Here is the video for my final project which was a projection. I originally wanted to show a side scrolling game that interacted with the surface it was being projected on, but I decided to change it and show a sort of story while still having it on the topic of video games. I chose the Pokemon video games because I have been playing them my entire life and wanted to make it a little nostalgic. I decided to make the video transition through the different generations up through Black/White. I intentionally omitted the X/Y generation as I haven't played it yet, also I didn't have a 3DS emulator that was compatible with my computer. I also had to think about time constraints as my video was already ten minutes long.

Tuesday, October 27, 2015

Dual Channel Video Diptych




I used a collection of videos on my phone to create this diptych.
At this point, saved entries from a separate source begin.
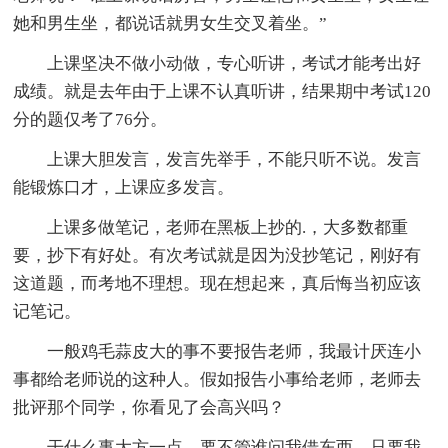
她和男生坐，都说话就男女生交叉着坐。”
上课坚决不做小动做，专心听讲，考试才能考出好
成绩。就是去年由于上课不认真听讲，结果期中考试120
分的题仅考了76分。
上课大胆发言，发言先举手，不能只听不说。发言
能锻炼口才，上课应多发言。
上课多做笔记，老师在黑板上抄的.，大多数都重
要，抄下有好处。有次考试就是因为没抄笔记，刚好有
这道题，而考地不理想。现在想起来，真后悔当初应该
记笔记。
一般鸡毛蒜皮大的事不要报告老师，我最计厌连小
事都给老师说的这种人。假如报告小事给老师，老师去
批评那个同学，你看见了会高兴吗？
干什么事大方一点，要不管谁问我借东西，只要我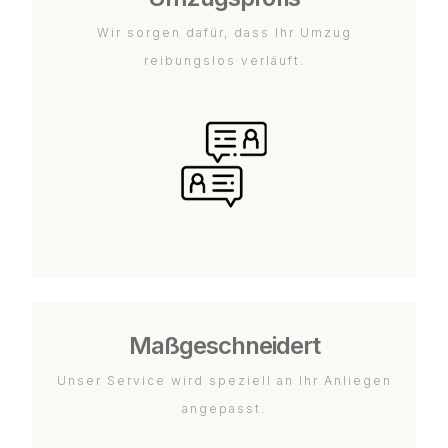
Wir sorgen dafür, dass Ihr Umzug
reibungslos verläuft.
Maßgeschneidert
Unser Service wird speziell an Ihr Anliegen
angepasst.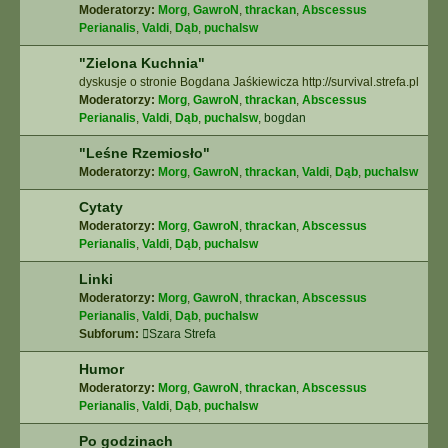
Moderatorzy:
Morg
,
GawroN
,
thrackan
,
Abscessus
Perianalis
,
Valdi
,
Dąb
,
puchalsw
"Zielona Kuchnia"
dyskusje o stronie Bogdana Jaśkiewicza http://survival.strefa.pl
Moderatorzy:
Morg
,
GawroN
,
thrackan
,
Abscessus
Perianalis
,
Valdi
,
Dąb
,
puchalsw
,
bogdan
"Leśne Rzemiosło"
Moderatorzy:
Morg
,
GawroN
,
thrackan
,
Valdi
,
Dąb
,
puchalsw
Cytaty
Moderatorzy:
Morg
,
GawroN
,
thrackan
,
Abscessus
Perianalis
,
Valdi
,
Dąb
,
puchalsw
Linki
Moderatorzy:
Morg
,
GawroN
,
thrackan
,
Abscessus
Perianalis
,
Valdi
,
Dąb
,
puchalsw
Subforum:
Szara Strefa
Humor
Moderatorzy:
Morg
,
GawroN
,
thrackan
,
Abscessus
Perianalis
,
Valdi
,
Dąb
,
puchalsw
Po godzinach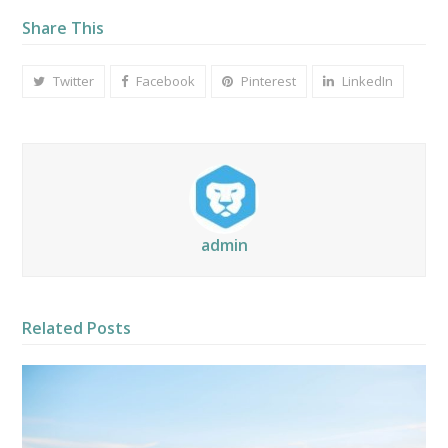
Share This
Twitter
Facebook
Pinterest
LinkedIn
admin
Related Posts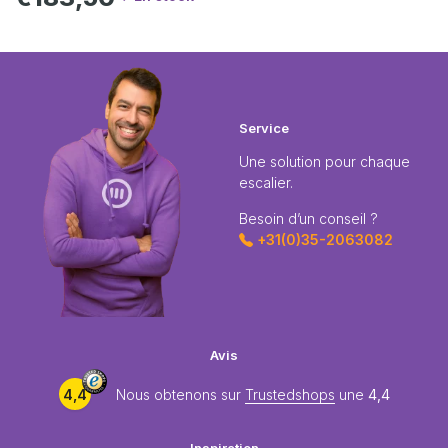
Service
Une solution pour chaque
escalier.
Besoin d’un conseil ?
+31(0)35-2063082
Avis
4,4
Nous obtenons sur
Trustedshops
une
4,4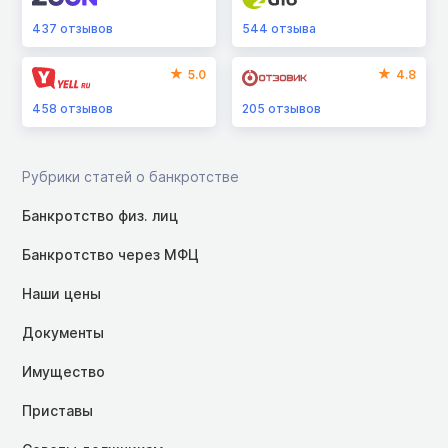
437
отзывов
544
отзыва
5.0
4.8
458
отзывов
205
отзывов
Рубрики статей о банкротстве
Банкротство физ. лиц
Банкротство через МФЦ
Наши цены
Документы
Имущество
Приставы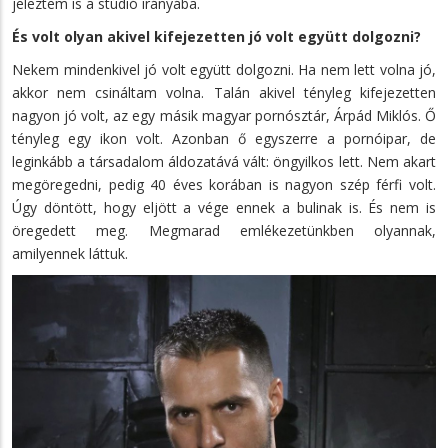
jeleztem is a stúdió irányába.
És volt olyan akivel kifejezetten jó volt együtt dolgozni?
Nekem mindenkivel jó volt együtt dolgozni. Ha nem lett volna jó,
akkor nem csináltam volna. Talán akivel tényleg kifejezetten
nagyon jó volt, az egy másik magyar pornósztár, Árpád Miklós. Ő
tényleg egy ikon volt. Azonban ő egyszerre a pornóipar, de
leginkább a társadalom áldozatává vált: öngyilkos lett. Nem akart
megöregedni, pedig 40 éves korában is nagyon szép férfi volt.
Úgy döntött, hogy eljött a vége ennek a bulinak is. És nem is
öregedett meg. Megmarad emlékezetünkben olyannak,
amilyennek láttuk.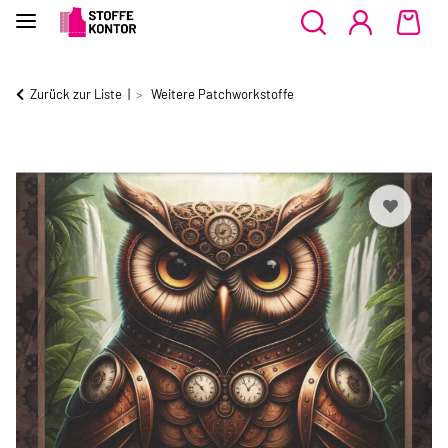
Zurück zur Liste
Weitere Patchworkstoffe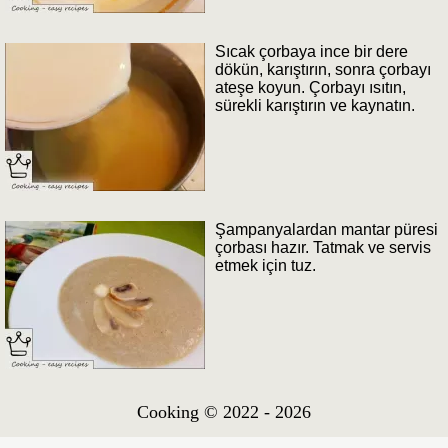
Sıcak çorbaya ince bir dere
dökün, karıştırın, sonra çorbayı
ateşe koyun. Çorbayı ısıtın,
sürekli karıştırın ve kaynatın.
Şampanyalardan mantar püresi
çorbası hazır. Tatmak ve servis
etmek için tuz.
Cooking © 2022 - 2026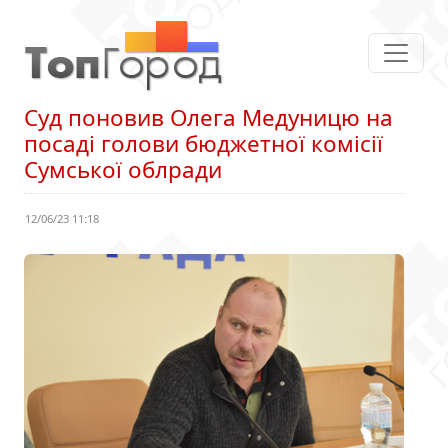
Суд поновив Олега Медуницю на
посаді голови бюджетної комісії
Сумської облради
12/06/23 11:18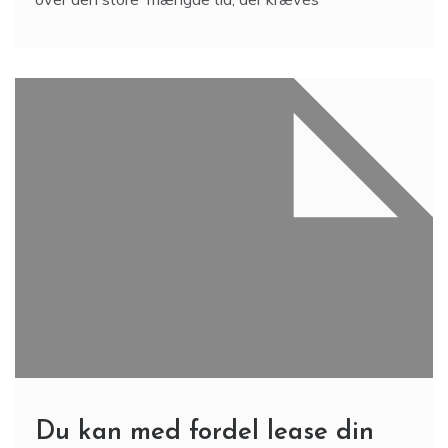
Du kan med fordel lease din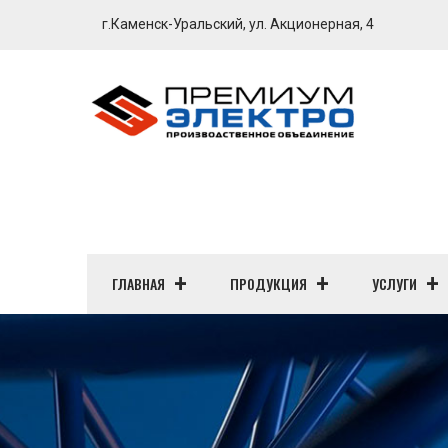
г.Каменск-Уральский, ул. Акционерная, 4
ГЛАВНАЯ
ПРОДУКЦИЯ
УСЛУГИ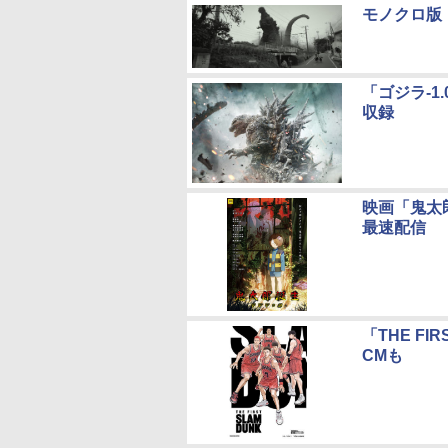
モノクロ版「
「ゴジラ-1
収録
映画「鬼太郎
最速配信
「THE FI
CMも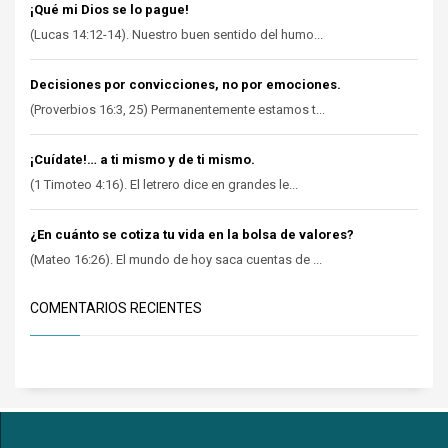
¡Qué mi Dios se lo pague!
(Lucas 14:12-14). Nuestro buen sentido del humo...
Decisiones por convicciones, no por emociones.
(Proverbios 16:3, 25) Permanentemente estamos t...
¡Cuídate!… a ti mismo y de ti mismo.
(1 Timoteo 4:16). El letrero dice en grandes le...
¿En cuánto se cotiza tu vida en la bolsa de valores?
(Mateo 16:26). El mundo de hoy saca cuentas de ...
COMENTARIOS RECIENTES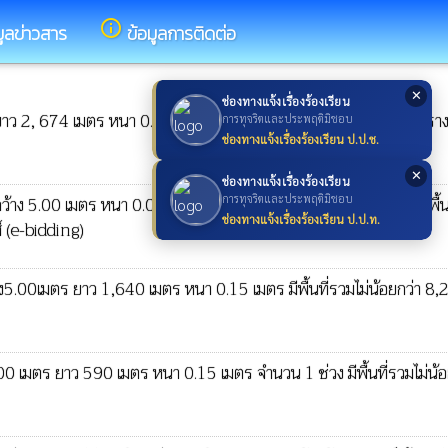
info_outline
มูลข่าวสาร
ข้อมูลการติดต่อ
✕
ช่องทางแจ้งเรื่องร้องเรียน
ยาว 2, 674 เมตร หนา 0.15 เมตร หรือมีพื้นที่ไม่น้อยกว่า 13,370 ตารา
การทุจริตและประพฤติมิชอบ
ช่องทางแจ้งเรื่องร้องเรียน ป.ป.ช.
✕
ช่องทางแจ้งเรื่องร้องเรียน
กว้าง 5.00 เมตร หนา 0.05 เมตร ระยะทางยาว1,250.00 เมตร หรือมีพื้น
การทุจริตและประพฤติมิชอบ
ช่องทางแจ้งเรื่องร้องเรียน ป.ป.ท.
 (e-bidding)
5.00เมตร ยาว 1,640 เมตร หนา 0.15 เมตร มีพื้นที่รวมไม่น้อยกว่า 8,
0 เมตร ยาว 590 เมตร หนา 0.15 เมตร จำนวน 1 ช่วง มีพื้นที่รวมไม่น้อ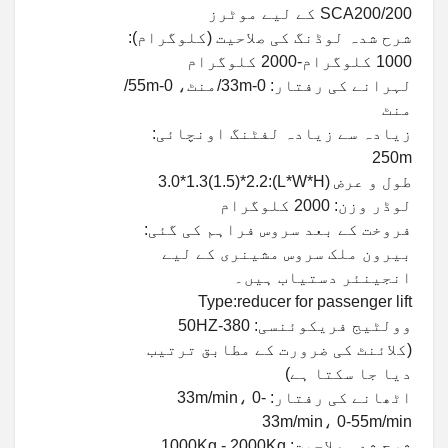
SCA200/200 کے لیے موٹرز
شرح شدہ لوڈنگ کی صلاحیت (کلوگرام):
1000 کلوگرام-2000 کلوگرام
لہرانے کی رفتار: 0-33m/منٹ، 0-55m/
منٹ
زیادہ سے زیادہ لفٹنگ اونچائی:
250m
طول و عرض (L*W*H):3.0*1.3(1.5)*2.2
لوڈر وزن: 2000 کلوگرام
فروخت کے بعد سروس فراہم کی گئی:
بیرون ملک سروس مشینری کے لیے
انجینئر دستیاب ہیں۔
Type:reducer for passenger lift
وولٹیج فریکوئنسی: 380-50HZ
(کلائنٹ کی ضرورت کے مطابق ترتیب
دیا جا سکتا ہے)
اٹھانے کی رفتار: 33m/min، 0-
33m/min، 0-55m/min
شرح شدہ صلاحیت: 1000Kg - 2000Kg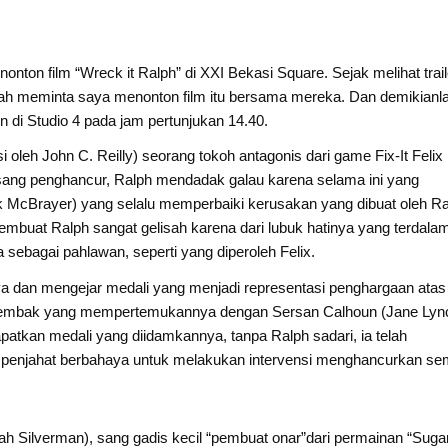
nton film “Wreck it Ralph” di XXI Bekasi Square. Sejak melihat trail
udah meminta saya menonton film itu bersama mereka. Dan demikianl
on di Studio 4 pada jam pertunjukan 14.40.
i oleh John C. Reilly) seorang tokoh antagonis dari game Fix-It Felix
sang penghancur, Ralph mendadak galau karena selama ini yang
k McBrayer) yang selalu memperbaiki kerusakan yang dibuat oleh Ra
embuat Ralph sangat gelisah karena dari lubuk hatinya yang terdalam
 sebagai pahlawan, seperti yang diperoleh Felix.
ya dan mengejar medali yang menjadi representasi penghargaan atas
tembak yang mempertemukannya dengan Sersan Calhoun (Jane Lyn
atkan medali yang diidamkannya, tanpa Ralph sadari, ia telah
i penjahat berbahaya untuk melakukan intervensi menghancurkan s
 Silverman), sang gadis kecil “pembuat onar”dari permainan “Suga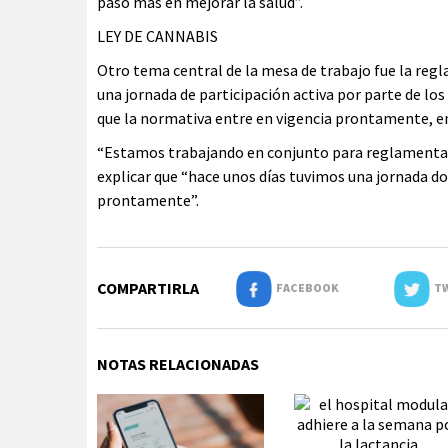
paso más en mejorar la salud”.
LEY DE CANNABIS
Otro tema central de la mesa de trabajo fue la regl
una jornada de participación activa por parte de los
que la normativa entre en vigencia prontamente, en
“Estamos trabajando en conjunto para reglamentar en
explicar que “hace unos días tuvimos una jornada d
prontamente”.
COMPARTIRLA
FACEBOOK
TW
NOTAS RELACIONADAS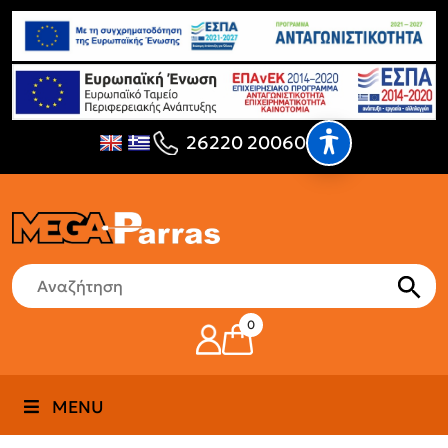
26220 20060
0
MENU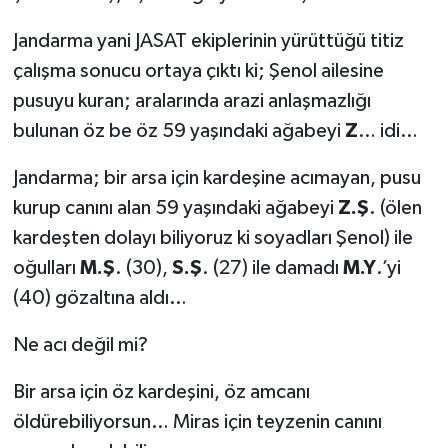
Jandarma yani JASAT ekiplerinin yürüttüğü titiz
çalışma sonucu ortaya çıktı ki; Şenol ailesine
pusuyu kuran; aralarında arazi anlaşmazlığı
bulunan öz be öz 59 yaşındaki ağabeyi
Z
… idi…
Jandarma; bir arsa için kardeşine acımayan, pusu
kurup canını alan 59 yaşındaki ağabeyi
Z.Ş
. (ölen
kardeşten dolayı biliyoruz ki soyadları Şenol) ile
oğulları
M.Ş
. (30),
S.Ş
. (27) ile damadı
M.Y
.’yi
(40) gözaltına aldı…
Ne acı değil mi?
Bir arsa için öz kardeşini, öz amcanı
öldürebiliyorsun… Miras için teyzenin canını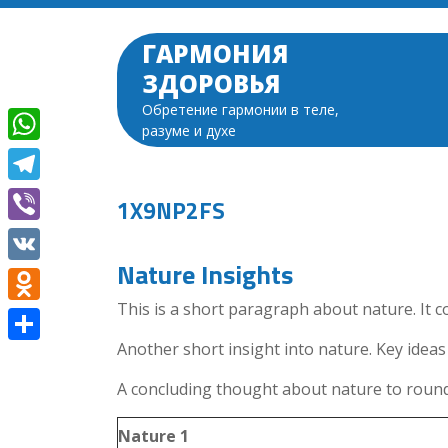
Перейти
к
ГАРМОНИЯ
содержимому
ЗДОРОВЬЯ
Обретение гармонии в теле,
разуме и духе
WhatsApp
Telegram
1X9NP2FS
Viber
Nature Insights
VK
This is a short paragraph about nature. It c
Odnoklassniki
Another short insight into nature. Key ideas 
Отправить
A concluding thought about nature to round 
Nature 1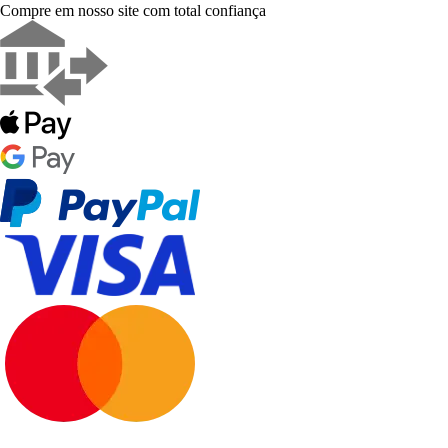
Compre em nosso site com total confiança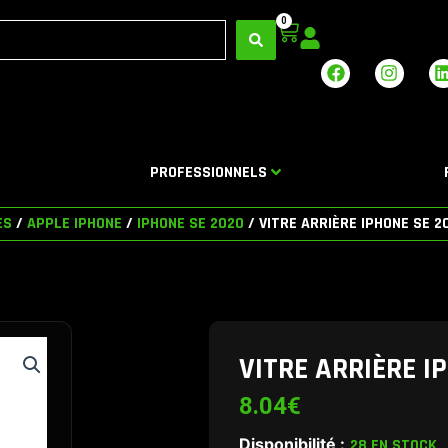
0
Panier
F
I
a
n
i
c
s
e
t
b
a
o
g
PROFESSIONNELS
o
r
i
k
a
m
ES
/
APPLE IPHONE
/
IPHONE SE 2020
/ VITRE ARRIÈRE IPHONE SE 2
VITRE ARRIÈRE I
8.04
€
Disponibilité :
28 EN STOCK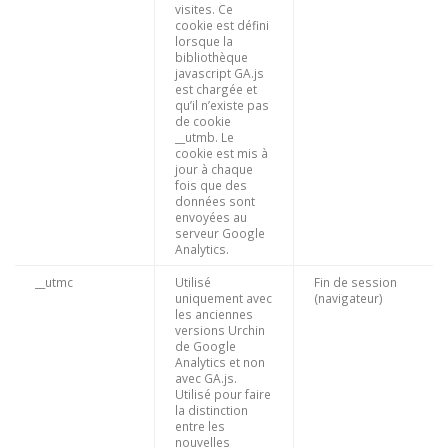
visites. Ce
cookie est défini
lorsque la
bibliothèque
javascript GA.js
est chargée et
qu’il n’existe pas
de cookie
__utmb. Le
cookie est mis à
jour à chaque
fois que des
données sont
envoyées au
serveur Google
Analytics.
__utmc
Utilisé
Fin de session
uniquement avec
(navigateur)
les anciennes
versions Urchin
de Google
Analytics et non
avec GA.js.
Utilisé pour faire
la distinction
entre les
nouvelles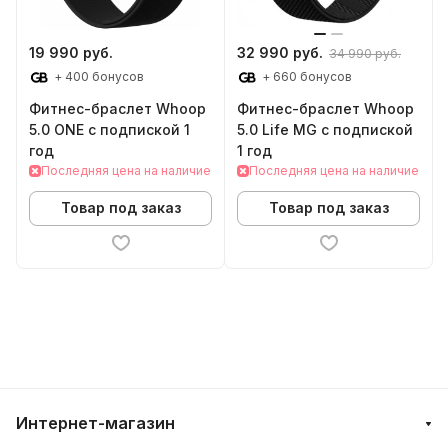
19 990 руб.
32 990 руб.
34 990 руб.
+ 400 бонусов
+ 660 бонусов
Фитнес-браслет Whoop
Фитнес-браслет Whoop
5.0 ONE с подпиской 1
5.0 Life MG с подпиской
год
1 год
Последняя цена на наличие
Последняя цена на наличие
Товар под заказ
Товар под заказ
Интернет-магазин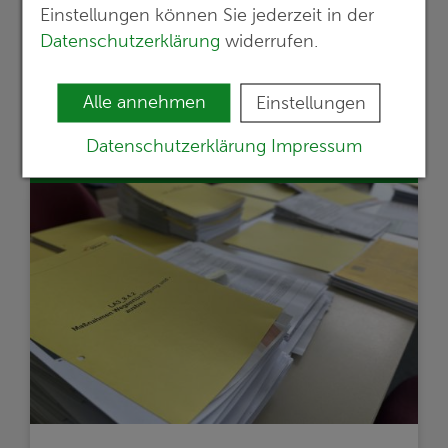
veröffentlicht
Einstellungen können Sie jederzeit in der
G.E.O.S. schließt Planungsarbeiten für das
Datenschutzerklärung
widerrufen.
525-kv-Gleichstromkabelsystem
OSTWIND 4 im Auftrag von 50Hertz ab
Alle annehmen
Einstellungen
mehr erfahren >>
Datenschutzerklärung
Impressum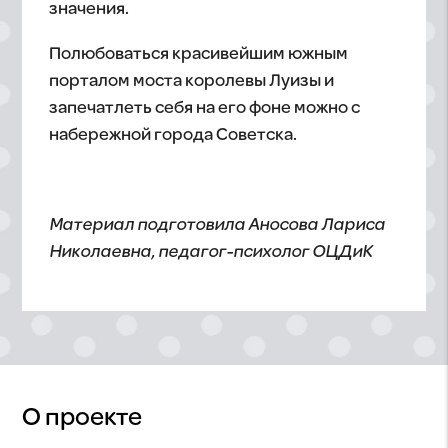
значения.
Полюбоваться красивейшим южным
порталом моста королевы Луизы и
запечатлеть себя на его фоне можно с
набережной города Советска.
Материал подготовила Аносова Лариса
Николаевна, педагог-психолог ОЦДиК
О проекте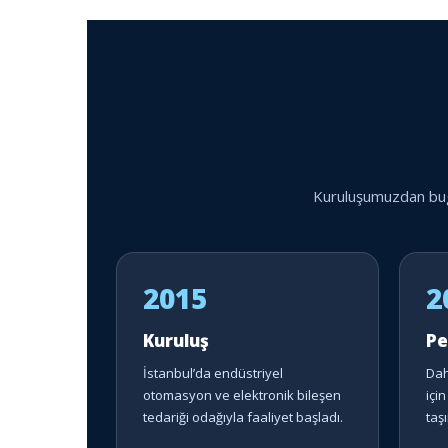
Kuruluşumuzdan bugü
2015
2
Kuruluş
Pe
İstanbul’da endüstriyel
Dah
otomasyon ve elektronik bileşen
içi
tedariği odağıyla faaliyet başladı.
taşı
I used videos of me driving, riding the bus, watching a crowd, and going to shows over this last summer. The piece is in three segments, alternating the colors between warm and cool. For the first segment, I combined the video of me driving through the neighborhood and changed the tone of it to a blue/green color. Then I overlayed it with the video of me riding the bus through campus to get the dots. For the next segment I used a video of a crowd I recorded at school and made the colors more red/yellow. I also put a video of a person I recorded at a DJ set I went to, using the two different outfits he wore on either panel. For the final segment, I took a video of the opening of a concert I attended. I didn't change the coloring, I only enhanced it because the lighting was already a dark blue. For the video overlaying it, I had a video of a slideshow displaying past events held at a venue. And finally for the audio, I used my mixed sound piece.

Mixed sound piece

http://vocaroo.com/i/s1zXDKkw1w2q

For this piece, I recorded myself reading a paragraph from a Wikipedia article about driving and lowered the pitch. I also spliced the beginning of the song and slowed it down to about 2 percent for the background, and then I imported a photo through Audacity and used the raw data as well. My purpose for the piece was to make it sound eerie and a bit slow in the sense that it would sound like it was dragging on even though the piece was only a minute long.